WHAT THE TASK ASKS
Find all the lines in the entries below that hold the word "Dortmund" and copy them.

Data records
######

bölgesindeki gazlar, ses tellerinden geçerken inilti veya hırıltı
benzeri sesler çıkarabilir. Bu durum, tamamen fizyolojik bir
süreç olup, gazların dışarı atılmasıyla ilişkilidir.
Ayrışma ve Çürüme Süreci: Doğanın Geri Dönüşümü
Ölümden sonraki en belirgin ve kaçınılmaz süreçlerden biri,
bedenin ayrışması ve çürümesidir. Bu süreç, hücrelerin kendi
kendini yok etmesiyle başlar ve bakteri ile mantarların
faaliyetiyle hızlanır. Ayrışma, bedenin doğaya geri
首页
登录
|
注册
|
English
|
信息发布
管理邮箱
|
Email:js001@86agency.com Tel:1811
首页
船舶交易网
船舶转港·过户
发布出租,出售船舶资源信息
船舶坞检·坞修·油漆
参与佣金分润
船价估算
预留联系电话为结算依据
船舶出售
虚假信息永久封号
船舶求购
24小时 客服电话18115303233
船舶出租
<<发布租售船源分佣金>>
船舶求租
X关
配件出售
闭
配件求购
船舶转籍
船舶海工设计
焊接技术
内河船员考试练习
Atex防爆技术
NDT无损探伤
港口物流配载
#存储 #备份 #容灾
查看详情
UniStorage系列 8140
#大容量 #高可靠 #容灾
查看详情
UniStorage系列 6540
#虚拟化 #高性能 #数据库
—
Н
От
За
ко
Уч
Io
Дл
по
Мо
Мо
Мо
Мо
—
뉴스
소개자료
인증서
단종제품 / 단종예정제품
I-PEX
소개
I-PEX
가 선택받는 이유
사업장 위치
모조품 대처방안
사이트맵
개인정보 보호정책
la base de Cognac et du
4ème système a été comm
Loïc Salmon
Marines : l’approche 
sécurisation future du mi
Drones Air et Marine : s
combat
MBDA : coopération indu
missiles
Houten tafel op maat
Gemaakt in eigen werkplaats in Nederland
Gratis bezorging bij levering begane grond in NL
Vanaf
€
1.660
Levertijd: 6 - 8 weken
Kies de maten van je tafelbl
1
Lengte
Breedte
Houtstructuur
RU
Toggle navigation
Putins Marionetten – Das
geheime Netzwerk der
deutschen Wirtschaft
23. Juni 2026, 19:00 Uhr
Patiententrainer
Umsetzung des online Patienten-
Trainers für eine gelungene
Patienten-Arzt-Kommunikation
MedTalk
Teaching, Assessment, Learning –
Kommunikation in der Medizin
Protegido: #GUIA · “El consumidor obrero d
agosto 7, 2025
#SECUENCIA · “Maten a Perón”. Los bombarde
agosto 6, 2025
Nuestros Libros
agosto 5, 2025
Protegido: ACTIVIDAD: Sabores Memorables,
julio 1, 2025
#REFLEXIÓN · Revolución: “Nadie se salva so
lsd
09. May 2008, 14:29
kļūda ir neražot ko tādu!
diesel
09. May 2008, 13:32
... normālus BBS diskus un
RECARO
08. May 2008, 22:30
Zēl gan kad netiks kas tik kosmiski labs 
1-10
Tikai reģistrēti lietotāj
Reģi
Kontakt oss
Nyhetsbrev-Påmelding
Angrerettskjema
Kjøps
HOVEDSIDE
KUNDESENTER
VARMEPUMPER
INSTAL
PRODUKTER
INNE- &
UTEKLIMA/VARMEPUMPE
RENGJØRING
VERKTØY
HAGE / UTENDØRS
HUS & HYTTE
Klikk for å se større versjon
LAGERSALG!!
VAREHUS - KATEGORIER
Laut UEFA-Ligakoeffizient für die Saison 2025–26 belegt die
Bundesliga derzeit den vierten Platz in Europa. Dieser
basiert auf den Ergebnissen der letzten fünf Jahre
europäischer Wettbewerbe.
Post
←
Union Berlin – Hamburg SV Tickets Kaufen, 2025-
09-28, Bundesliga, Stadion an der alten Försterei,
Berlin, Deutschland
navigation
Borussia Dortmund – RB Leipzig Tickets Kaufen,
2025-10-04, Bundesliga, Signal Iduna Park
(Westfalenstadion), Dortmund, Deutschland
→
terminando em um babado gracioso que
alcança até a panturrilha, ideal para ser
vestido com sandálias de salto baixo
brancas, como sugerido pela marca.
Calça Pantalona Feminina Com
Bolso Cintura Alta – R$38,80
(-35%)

######

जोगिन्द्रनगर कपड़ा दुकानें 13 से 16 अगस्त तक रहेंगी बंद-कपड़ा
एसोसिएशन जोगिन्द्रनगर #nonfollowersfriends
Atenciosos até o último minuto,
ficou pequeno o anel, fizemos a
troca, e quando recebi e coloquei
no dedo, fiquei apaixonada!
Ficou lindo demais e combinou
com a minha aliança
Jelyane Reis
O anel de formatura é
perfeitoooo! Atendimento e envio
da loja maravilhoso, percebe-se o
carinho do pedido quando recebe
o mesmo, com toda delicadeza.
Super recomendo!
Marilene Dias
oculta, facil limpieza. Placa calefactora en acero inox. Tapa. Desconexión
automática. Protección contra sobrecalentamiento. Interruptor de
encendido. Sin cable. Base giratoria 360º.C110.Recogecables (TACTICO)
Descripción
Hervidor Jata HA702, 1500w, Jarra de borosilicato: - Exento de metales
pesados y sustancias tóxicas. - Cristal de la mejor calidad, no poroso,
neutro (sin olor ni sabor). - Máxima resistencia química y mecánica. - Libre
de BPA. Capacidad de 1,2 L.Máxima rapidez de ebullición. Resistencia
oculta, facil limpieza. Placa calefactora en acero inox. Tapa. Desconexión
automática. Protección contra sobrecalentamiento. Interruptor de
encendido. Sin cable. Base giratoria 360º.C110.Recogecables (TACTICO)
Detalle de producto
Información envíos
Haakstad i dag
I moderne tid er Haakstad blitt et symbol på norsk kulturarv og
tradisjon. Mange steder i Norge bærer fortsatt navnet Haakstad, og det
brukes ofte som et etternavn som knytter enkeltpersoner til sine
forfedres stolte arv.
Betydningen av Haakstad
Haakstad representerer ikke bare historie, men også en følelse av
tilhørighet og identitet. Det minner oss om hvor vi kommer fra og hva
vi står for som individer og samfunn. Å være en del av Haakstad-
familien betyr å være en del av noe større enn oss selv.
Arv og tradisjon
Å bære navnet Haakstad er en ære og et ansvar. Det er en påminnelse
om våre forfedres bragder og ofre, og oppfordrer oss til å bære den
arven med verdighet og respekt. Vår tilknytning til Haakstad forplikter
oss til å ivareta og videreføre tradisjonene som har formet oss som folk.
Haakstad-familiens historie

######

ANSWER
Borussia Dortmund – RB Leipzig Tickets Kaufen,
(Westfalenstadion), Dortmund, Deutschland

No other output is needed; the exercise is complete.